Além disso, há um custo invisível associado à perda de gerentes médios: a diminuição da capacidade de reter e desenvolver talentos. Esses profissionais desempenham um papel essencial no desenvolvimento de habilidades e na construção de carreiras dentro das empresas. Quando essa camada é eliminada, os funcionários mais jovens perdem acesso a mentores que poderiam guiá-los e prepará-los para assumir papéis de liderança no futuro. Isso não apenas prejudica a trajetória individual dos trabalhadores, mas também enfraquece o pipeline de sucessão dentro da organização, criando lacunas de liderança no longo prazo.
Por fim, o achatamento hierárquico também pode minar a cultura organizacional. Gerentes médios são frequentemente os responsáveis por implementar e sustentar os valores e princípios da empresa no dia a dia. Eles garantem que as políticas e práticas corporativas sejam aplicadas de forma consistente, promovendo um ambiente de trabalho saudável e alinhado aos objetivos estratégicos. Sem eles, há um risco maior de desconexão entre a visão da liderança e a realidade vivida pelos funcionários, o que pode levar a conflitos internos e perda de identidade organizacional.
Portanto, embora a redução de gerentes médios possa parecer uma solução lógica para economizar recursos e simplificar operações, os riscos associados a essa prática são substanciais. A ausência desses profissionais compromete não apenas a eficiência operacional, mas também a coesão interna, a retenção de talentos e a sustentabilidade da cultura organizacional. Em um momento em que as empresas enfrentam desafios crescentes para se adaptar a mudanças tecnológicas e culturais, eliminar o middle management pode ser um erro estratégico de longo prazo, cujas consequências ainda não foram totalmente mensuradas.
PENSAMENTO ESTRATÉGICO: A “SALVAÇÃO” DO MIDDLE MANAGER
A sobrevivência dos gerentes médios no ambiente corporativo atual depende de uma transformação fundamental no entendimento de seu papel dentro das organizações. À medida que as empresas buscam estruturas mais enxutas e ágeis, os gestores médios precisam provar que podem ir além de suas funções tradicionais de supervisão e se posicionar como peças estratégicas para o crescimento e a inovação. Este capítulo explora como os gerentes médios podem se reinventar, contribuindo de maneira decisiva para o sucesso das empresas no longo prazo.

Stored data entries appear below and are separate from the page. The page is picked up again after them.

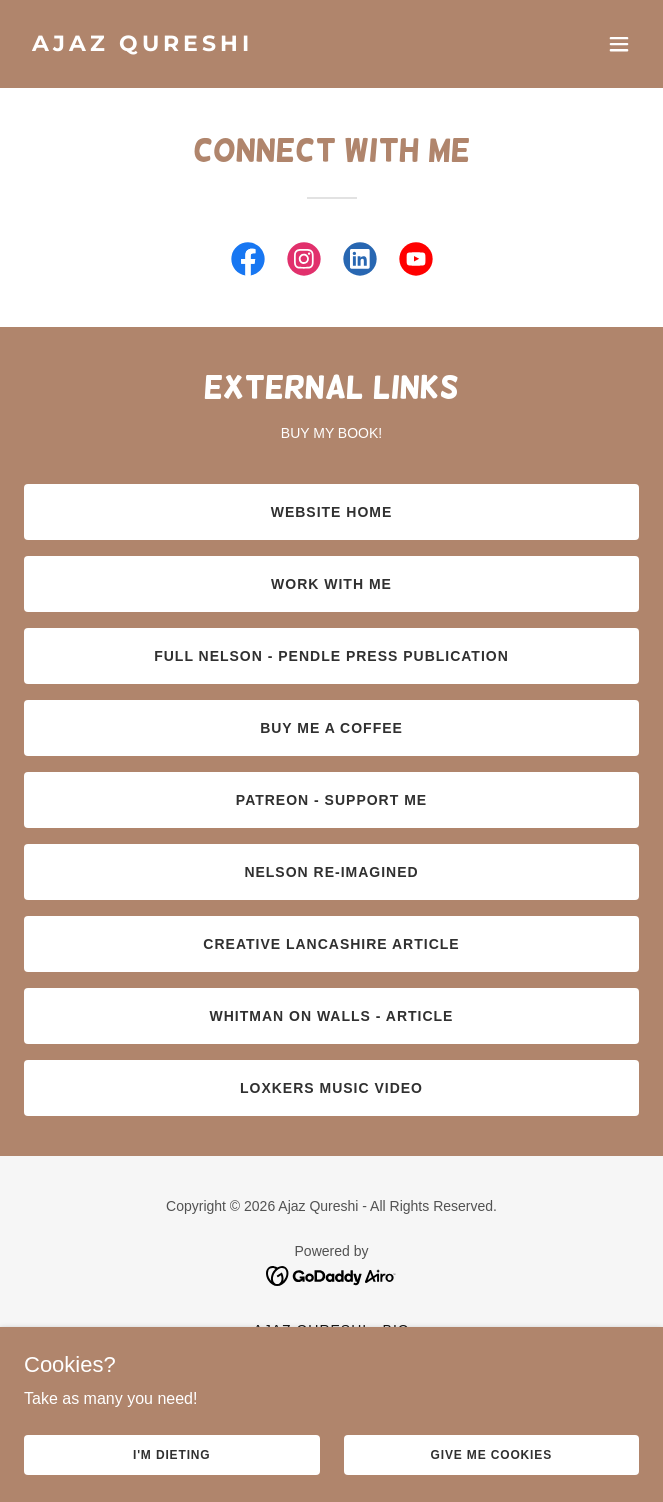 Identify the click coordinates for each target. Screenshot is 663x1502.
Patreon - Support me (331, 800)
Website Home (332, 512)
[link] (239, 45)
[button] (619, 44)
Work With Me (331, 584)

Uma das formas mais eficazes de redefinir o papel dos gerentes médios é assumir um papel mais estratégico dentro das organizações. Em vez de serem vistos apenas como supervisores de tarefas, esses profissionais devem se posicionar como facilitadores de inovação e coordenadores de iniciativas que impactem diretamente os resultados do negócio. Gerentes médios podem atuar como tradutores da estratégia corporativa, conectando a visão dos líderes seniores à execução prática. Para isso, é essencial que tenham uma compreensão profunda das prioridades estratégicas da empresa e saibam como mobilizar suas equipes para alcançá-las.
Além disso, os gerentes médios podem contribuir de forma significativa para a transformação cultural das organizações. Em um ambiente de trabalho cada vez mais híbrido e descentralizado, eles têm a oportunidade de ser os principais agentes de mudança cultural, promovendo valores como colaboração, diversidade e inovação. Isso exige habilidades interpessoais robustas e a capacidade de construir relacionamentos fortes, tanto dentro de suas equipes quanto entre diferentes departamentos. Esses profissionais podem se tornar mentores estratégicos, ajudando a desenvolver o talento interno e garantindo que as equipes se sintam conectadas aos objetivos maiores da organização.
Para desempenhar essas funções de maneira eficaz, é crucial que as empresas invistam no desenvolvimento de seus gerentes médios. Programas de upskilling e reskilling devem ser implementados para equipá-los com as competências necessárias para enfrentar os desafios do futuro. Áreas como análise de dados, liderança em ambientes híbridos e gestão de projetos complexos são cada vez mais demandadas e podem se tornar diferenciais importantes para esses profissionais. Ao mesmo tempo, as empresas precisam criar estruturas que permitam aos gerentes médios dedicar tempo suficiente à gestão de pessoas, em vez de sobrecarregá-los com responsabilidades operacionais.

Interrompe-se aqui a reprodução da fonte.